As the Immigration Policy Center (IPC) pointed out earlier this year in its Untying the Knot series of reports, immigrant and native-born workers are not interchangeable, and immigration is not the cause of unemployment among the vast majority of laid-off native-born workers:
- The final report in the series found that employed recent immigrants (many of whom are unauthorized) and unemployed natives “tend to have different levels of education, to live in different parts of the country, to have experience in different occupations, and to have different amounts of work experience. As a result, they could not simply be ‘swapped’ for one another.”
- The second report found that “there is little apparent relationship between recent immigration and unemployment rates among African Americans, or any other native-born racial/ethnic group, at the state or metropolitan level.”
- The first report found that “the highest unemployment rates are found in counties located in manufacturing centers and rural areas—which tend to have relatively few recent immigrants.” Why?

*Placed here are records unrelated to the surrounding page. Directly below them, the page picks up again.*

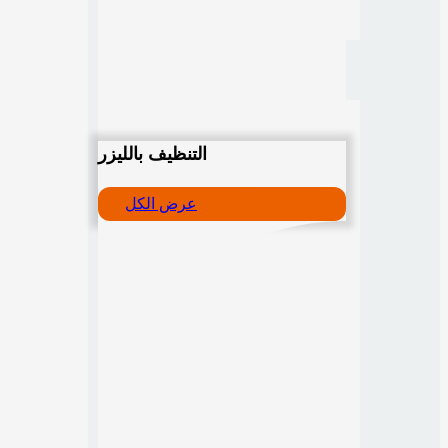
التنظيف بالليزر
عرض الكل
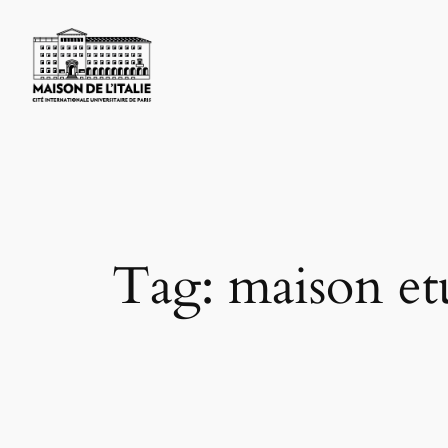
Skip
to
content
Tag:
maison et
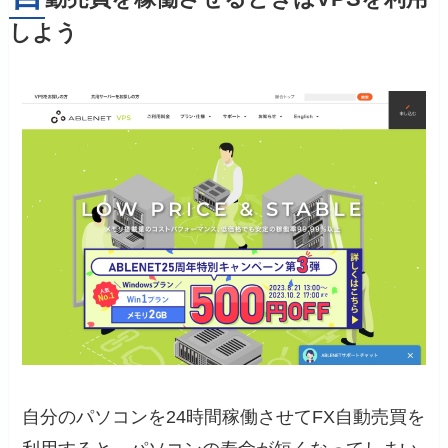
しよう
自分のパソコンを24時間稼働させてFX自動売買を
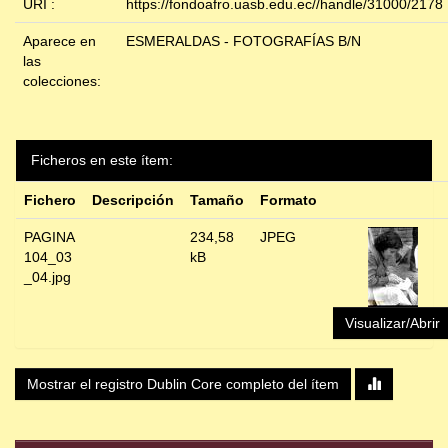
URI :
https://fondoafro.uasb.edu.ec//handle/31000/2178
Aparece en
ESMERALDAS - FOTOGRAFÍAS B/N
las
colecciones:
Ficheros en este ítem:
Fichero
Descripción
Tamaño
Formato
PAGINA
234,58
JPEG
104_03
kB
_04.jpg
Visualizar/Abrir
Mostrar el registro Dublin Core completo del ítem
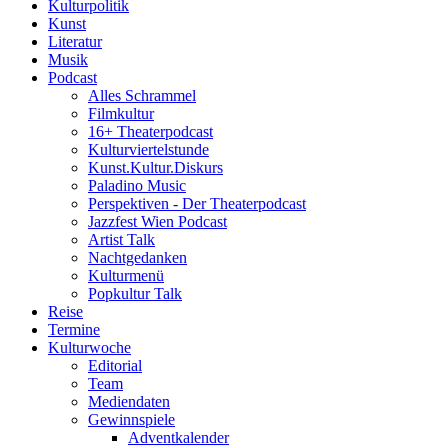
Kulturpolitik
Kunst
Literatur
Musik
Podcast
Alles Schrammel
Filmkultur
16+ Theaterpodcast
Kulturviertelstunde
Kunst.Kultur.Diskurs
Paladino Music
Perspektiven - Der Theaterpodcast
Jazzfest Wien Podcast
Artist Talk
Nachtgedanken
Kulturmenü
Popkultur Talk
Reise
Termine
Kulturwoche
Editorial
Team
Mediendaten
Gewinnspiele
Adventkalender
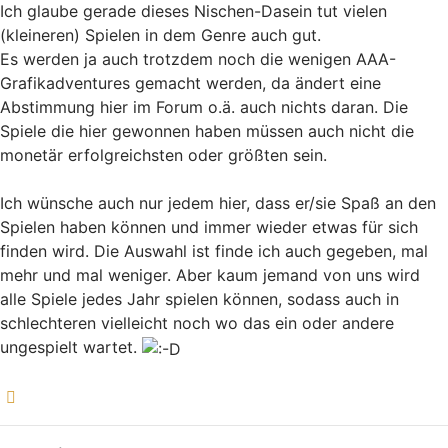
Ich glaube gerade dieses Nischen-Dasein tut vielen
(kleineren) Spielen in dem Genre auch gut.
Es werden ja auch trotzdem noch die wenigen AAA-
Grafikadventures gemacht werden, da ändert eine
Abstimmung hier im Forum o.ä. auch nichts daran. Die
Spiele die hier gewonnen haben müssen auch nicht die
monetär erfolgreichsten oder größten sein.
Ich wünsche auch nur jedem hier, dass er/sie Spaß an den
Spielen haben können und immer wieder etwas für sich
finden wird. Die Auswahl ist finde ich auch gegeben, mal
mehr und mal weniger. Aber kaum jemand von uns wird
alle Spiele jedes Jahr spielen können, sodass auch in
schlechteren vielleicht noch wo das ein oder andere
ungespielt wartet.
Nach oben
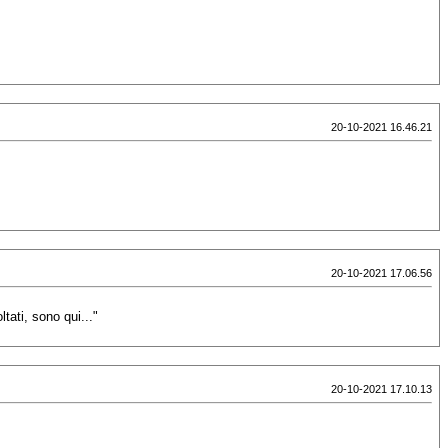
20-10-2021 16.46.21
20-10-2021 17.06.56
tati, sono qui..."
20-10-2021 17.10.13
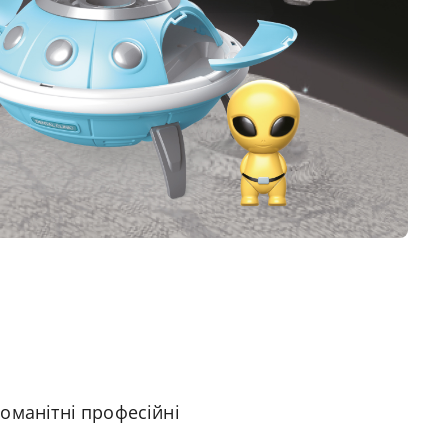
оманітні професійні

The answer is simple and rather obvious: “Recent immigrants usually go where the jobs are: metropolitan and non-manufacturing counties where unemployment rates are lower.”
Another fact that Rep. Smith fails to consider is that unauthorized workers are also consumers who support U.S. businesses through the goods and services they buy. Deporting 8 million unauthorized workers and consumers would hurt the U.S. economy, not help it. In an April 2008 report, the Perryman Group estimates that removing all unauthorized workers/consumers from the country would result in the loss of 2.8 million jobs and reduce Gross Domestic Product by $245 billion. This is not a recipe for economic recovery.
There is no doubt that some native-born workers compete with some unauthorized immigrants for the same jobs. But most do not. And many businesses, both large and small, depend upon the purchasing power of unauthorized consumers. Immigrants didn’t cause the current recession, and blaming them for high unemployment won’t get us out of it. Moreover, encouraging laid-off auto workers in Detroit to become bus boys in Los Angeles is not a promising means of reducing unemployment or generating economic growth.